* WORK INSTRUCTION:
Lines with "ทำให" in them are to be located in the listing below and copied.

* MATERIAL PROVIDED:
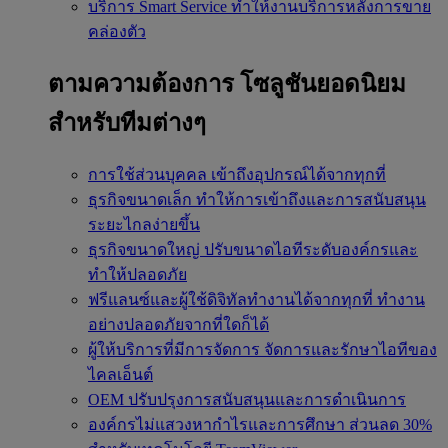
บริการ Smart Service
ทำให้งานบริการหลังการขาย
คล่องตัว
ตามความต้องการ
โซลูชันยอดนิยม
สำหรับทีมต่างๆ
การใช้ส่วนบุคคล
เข้าถึงอุปกรณ์ได้จากทุกที่
ธุรกิจขนาดเล็ก
ทำให้การเข้าถึงและการสนับสนุน
ระยะไกลง่ายขึ้น
ธุรกิจขนาดใหญ่
ปรับขนาดไอทีระดับองค์กรและ
ทำให้ปลอดภัย
ฟรีแลนซ์และผู้ใช้ดิจิทัลทำงานได้จากทุกที่
ทำงาน
อย่างปลอดภัยจากที่ใดก็ได้
ผู้ให้บริการที่มีการจัดการ
จัดการและรักษาไอทีของ
ไคลเอ็นต์
OEM
ปรับปรุงการสนับสนุนและการดำเนินการ
องค์กรไม่แสวงหากำไรและการศึกษา
ส่วนลด 30%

* YOUR SOLUTION:
ทำให้งานบริการหลังการขาย
ทำให้การเข้าถึงและการสนับสนุน
ทำให้ปลอดภัย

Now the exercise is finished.